A short dance film from pioneering director Alice Guy. A young woman dances through feathery snowflakes in what was once on fourth of a four-part dance of the seasons.
This is my contribution to the Winter in July Blogathon hosted by Moon in Gemini. Be sure to read the other chilly posts!
In 1900, Alice Guy was continuing as a pioneering talent in the still-new motion picture industry. She is often listed as one of the first women directors but the fact is, she was one of the first directors of any kind with her first confirmed work from the very earliest days of art.
Guy was already something of a veteran—well, as much of a veteran as any industry in its first decade can claim—when she directed this little dance picture. Dance films had been popular since the days of peepshow movies and they continued to be a draw when the movies began to be projected on a screen.
An unnamed dancer twirls about in artificial snow in order to personify the winter season. That’s pretty much all there is to it, though I do think the young lady would probably have been warmer if she had put some pants on.
I absolutely love these dance films as they use one art, the movies, to preserve another that would have otherwise been lost. This film is also interesting because what appears to be a copyright card slides into the frame mid-dance and then slides back again. During this period in film history, copyright issues had not been ironed out in the courts and outright film theft was common. The most popular method of claiming ownership seems to have been incorporating the company logo into the background somehow but some French films also employed colored title cards to discourage pirates. “Genuine if the titles are red!” That sort of thing. Guy’s method is interesting but I can see why the other techniques would have been more practical.

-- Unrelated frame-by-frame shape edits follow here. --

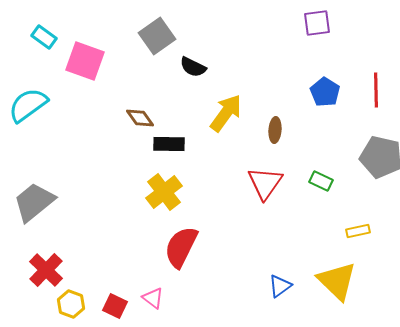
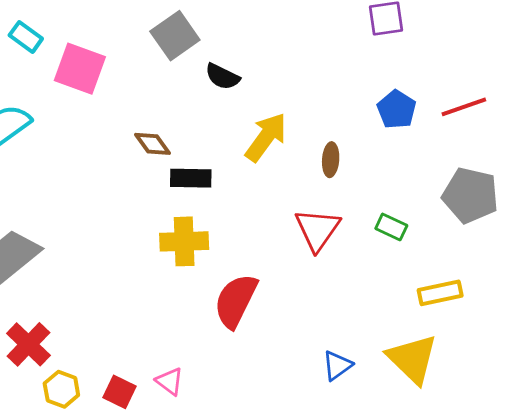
red line: (376, 90) -> (464, 107), turned 72
yellow cross: (164, 192) -> (184, 241), turned 36
yellow rectangle: (358, 231) -> (440, 293), size x1.4
red semicircle: (181, 247) -> (236, 301), moved

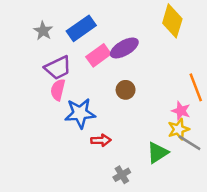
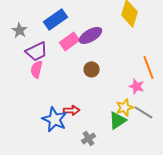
gray star: (43, 31) -> (20, 30), moved
blue star: (80, 113) -> (55, 119), moved, turned 30
yellow star: (178, 129) -> (125, 107), moved

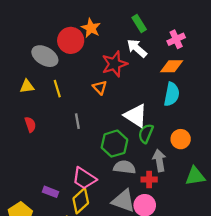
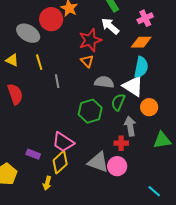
yellow triangle: (27, 86) -> (12, 60), turned 32
orange triangle: (100, 87) -> (87, 61), moved
white triangle: (136, 116) -> (133, 86), moved
gray line: (77, 121) -> (57, 81), moved
red semicircle: (30, 125) -> (15, 94), size x1.5
gray semicircle: (125, 167) -> (104, 82), moved

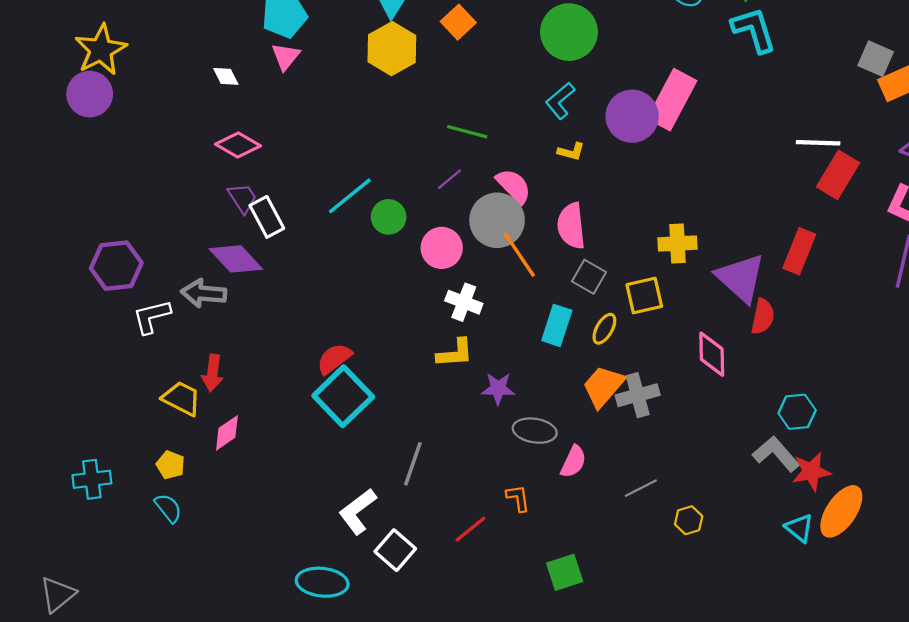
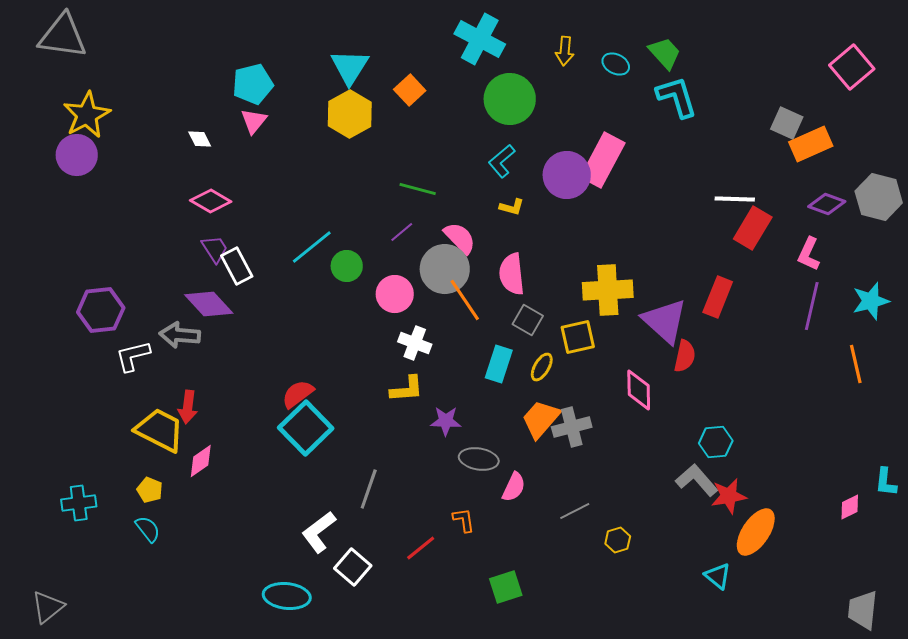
yellow cross: (677, 243) -> (608, 290), size x1.4
yellow trapezoid: (182, 398) -> (160, 430), size x1.4
cyan triangle: (799, 528) -> (718, 576), moved

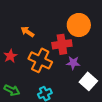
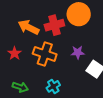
orange arrow: (27, 32) -> (29, 27), size x1.5
red cross: (62, 44) -> (54, 25), moved

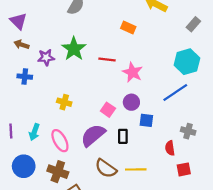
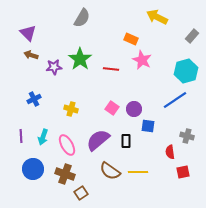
pink star: (133, 72) -> (142, 60), moved
blue cross: (25, 77) -> (34, 99), moved, turned -32
pink square: (108, 110) -> (112, 108), moved

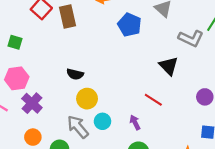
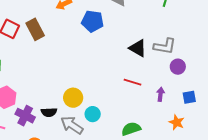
gray L-shape: (191, 38) -> (165, 46), moved
black semicircle: (75, 74) -> (49, 112), moved
purple arrow: (135, 122) -> (161, 94), moved, turned 48

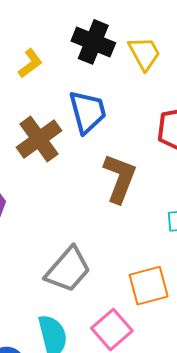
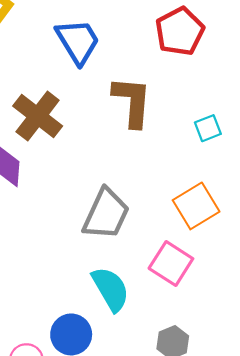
brown cross: (39, 139) -> (38, 116), moved

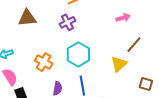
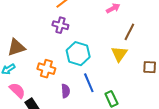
brown triangle: (27, 18) -> (16, 47), moved
purple cross: (67, 22) -> (60, 25), turned -35

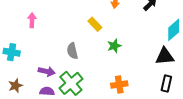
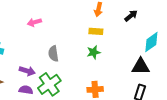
pink arrow: (32, 20) -> (34, 22), moved, turned -112
yellow rectangle: (95, 24) -> (96, 31), moved, turned -48

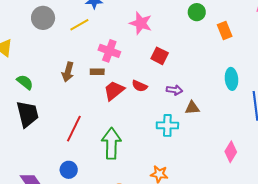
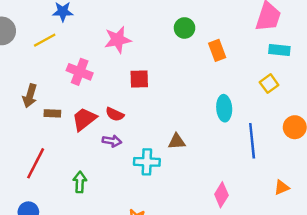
pink star: (141, 23) -> (118, 40), turned -30
red square: (160, 56) -> (139, 79), turned -30
brown rectangle: (97, 72) -> (52, 113), moved
purple arrow: (175, 90) -> (112, 141), moved
green arrow: (111, 143) -> (80, 182), size x0.6

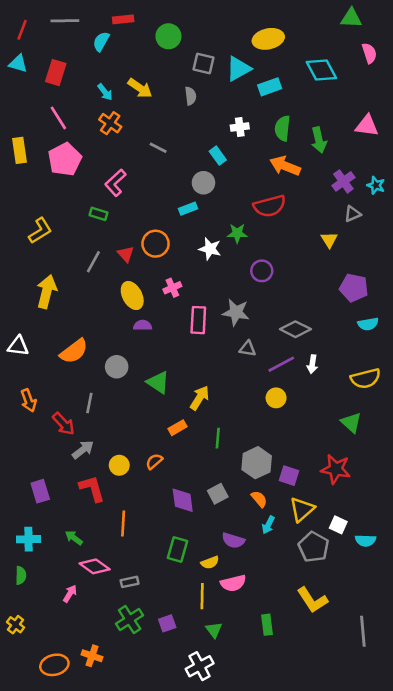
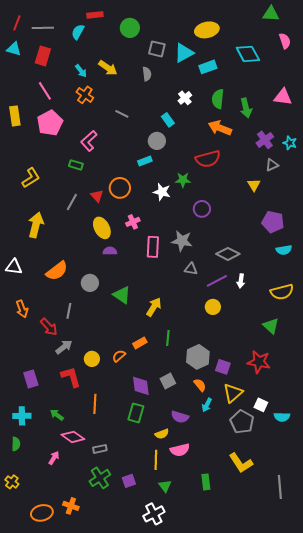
gray line: (65, 21) -> (43, 28), moved
white cross: (240, 127) -> (185, 98), turned -32
orange rectangle: (178, 428) -> (140, 343), moved
green rectangle: (178, 550) -> (136, 413), moved

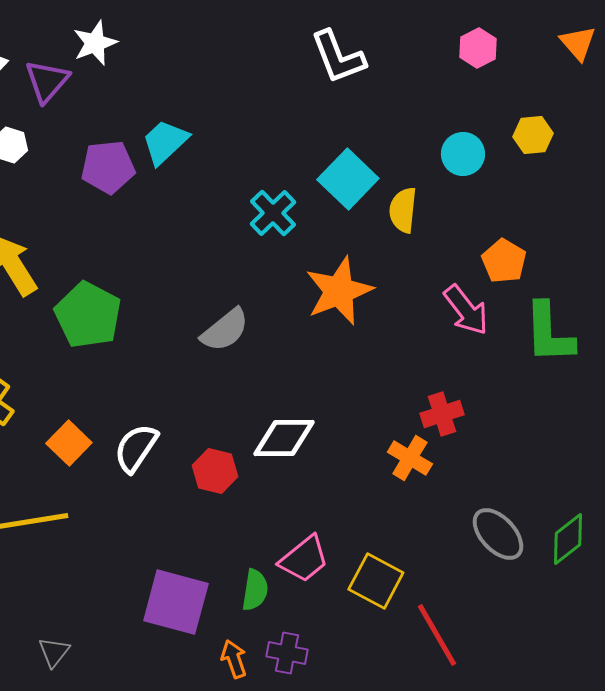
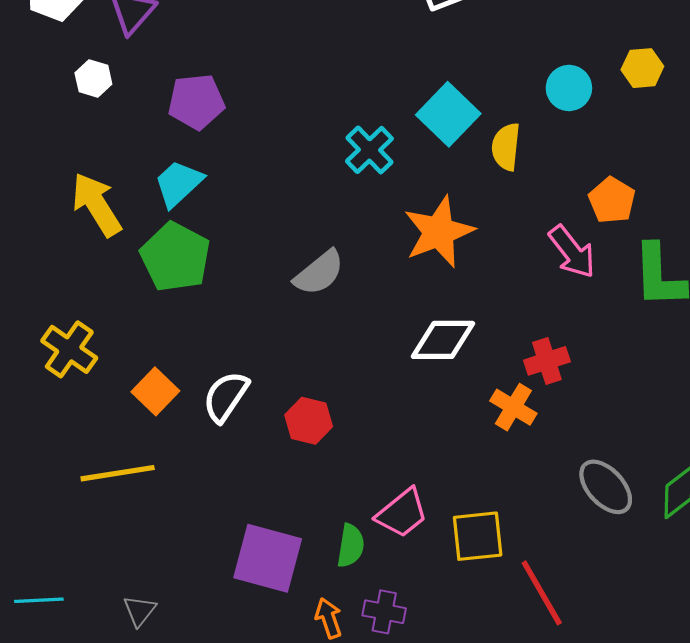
cyan trapezoid: (165, 142) -> (178, 184), moved
white diamond: (284, 438) -> (443, 340), moved
yellow square: (376, 581) -> (478, 536), turned -34

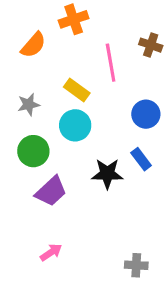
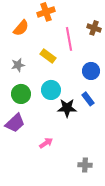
cyan circle: (75, 125) -> (51, 90), moved
purple trapezoid: (51, 191) -> (15, 123), moved
pink arrow: (51, 252) -> (46, 143), moved

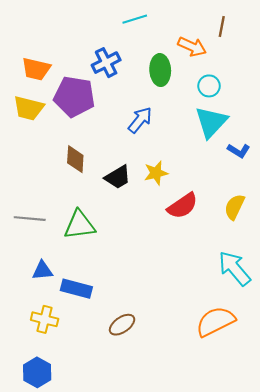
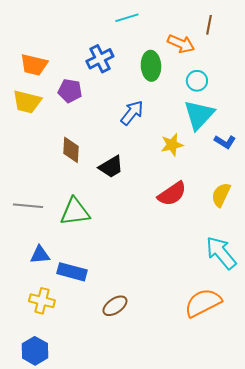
purple pentagon: (74, 97) -> (70, 91), size x0.6
yellow star: (156, 173) -> (172, 145), moved

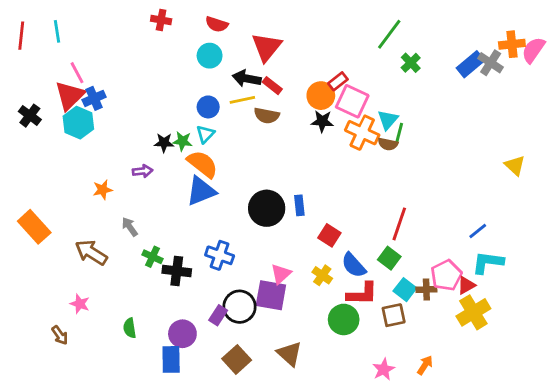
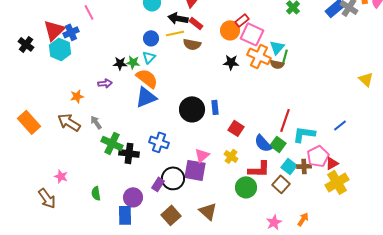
pink line: (77, 73) -> (89, 12), moved
black star: (322, 121) -> (231, 62), moved
brown arrow: (91, 252) -> (69, 122), moved
green cross: (153, 257) -> (112, 143), size x1.5
cyan L-shape: (488, 262) -> (304, 134), moved
blue semicircle: (354, 265) -> (263, 143), moved
brown square: (394, 315) -> (281, 184), turned -36
brown arrow: (60, 335) -> (47, 198), size x1.5

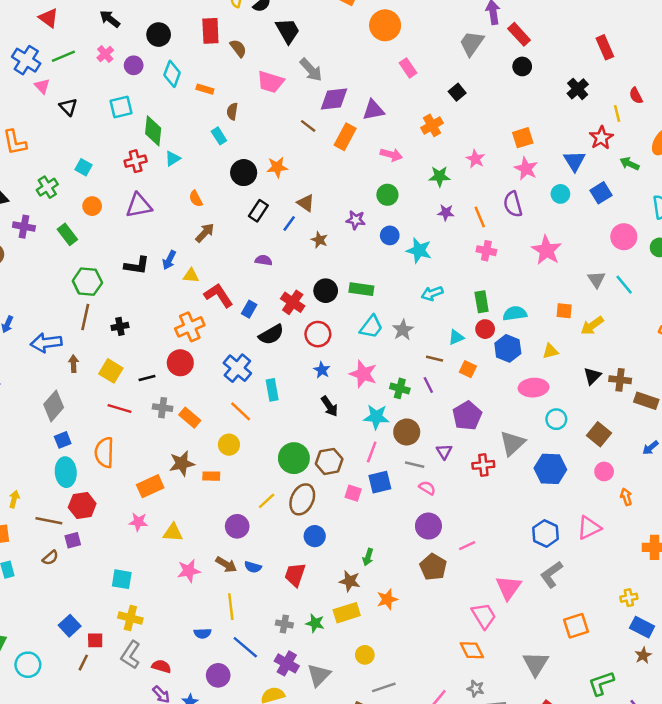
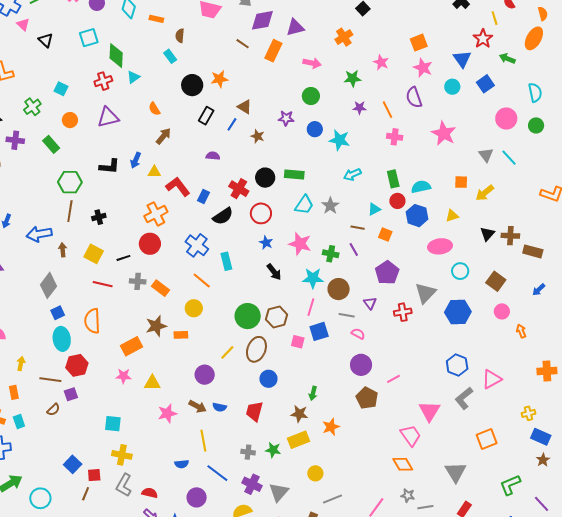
pink triangle: (589, 528) -> (492, 379), moved

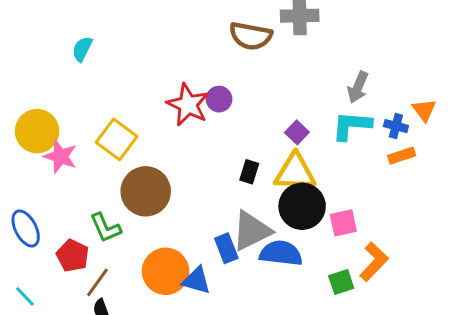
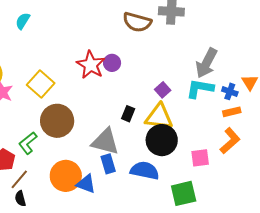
gray arrow: (358, 87) -> (206, 63), size x1.4
pink square: (343, 223) -> (200, 158), moved
green L-shape: (105, 228) -> (28, 143), turned 70
gray triangle: (252, 231) -> (105, 142), moved, turned 36
orange L-shape: (374, 262) -> (230, 141), moved
green square: (341, 282) -> (184, 193), size x1.5

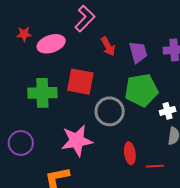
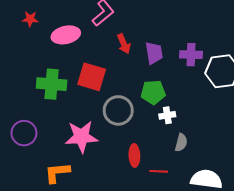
red star: (24, 34) -> (30, 19), moved
green pentagon: (141, 90) -> (153, 92), size x0.7
white cross: (168, 111) -> (167, 115), moved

This film was originally accompanied by dances for Spring, Summer and Autumn as well. Spring featured roses, Summer had grapes and Autumn had a general harvest. These films seem to be missing and presumed lost so we are very fortunate that winter survived for us to enjoy.
Guy was on solid historical, artistic and crowdpleasing ground with this picture. Dance films were remarkably popular during the early days of the film industry. First, they captured movement and showcased the power of cinema. Second, they allowed everyone to enjoy the performances of famous dance stars they would never have a chance to see in person. Third, they allowed filmmakers to employ hand-color as the flowing movements of the dancers and their skirts, scarves and accessories meant that colorists didn’t have to worry quite so much about staying in the lines, so to speak.
I do not know whether or not Winter, Snow Dance was originally hand-colored but I think it highly likely that it was, especially when released together with Spring, Summer and Autumn. These films would have made an attractive color package and could likely have been sold worldwide for a handsome sum. (Colored films commanded a higher price than black and white and the French were the masters of the art.)
The concept of dancing to represent the seasons is likely as old as the very concept of seasons and dances tied to climate, weather and celestial phenomena can be found in every culture. To bring things into a more specific Western European context, Antonio Vivaldi’s Four Seasons is probably the most famous seasonal piece in the classical repertoire but Schubert, Mahler, Delius, Haydn and others all brought the concept of the seasons into their work. Going further back, medieval German poet Neidhart von Reuenthal worked in the extremes of summer and winter to create an impressively funny and sarcastic body of work. His music in turn inspired the Niedhart Fresken, some of the earliest secular frescoes of their kind, which portray the four seasons. Before we go further down the research rabbit hole, let’s just all agree that seasonal art has a long and proud tradition.
It is doubtful that Guy planned any deep meaning with her film, she was out to create a work of entertainment and tapped into something that was deeply embedded in the artistic and cultural DNA of her world. This is not meant to be dismissive, merely an observation that trying to spackle some kind of deep meaning onto something that was always intended as light entertainment can have a crushing effect. Guy knew how to construct a popular film before many people had even seen a film and that is impressive in itself.
This is a fun little picture that is purely of its time and is all the more charming for it. Highly enjoyable.
Where can I see it?
Included in the Gaumont Treasures box set along with numerous other films from Guy, Louis Feuillade and Leone Perret.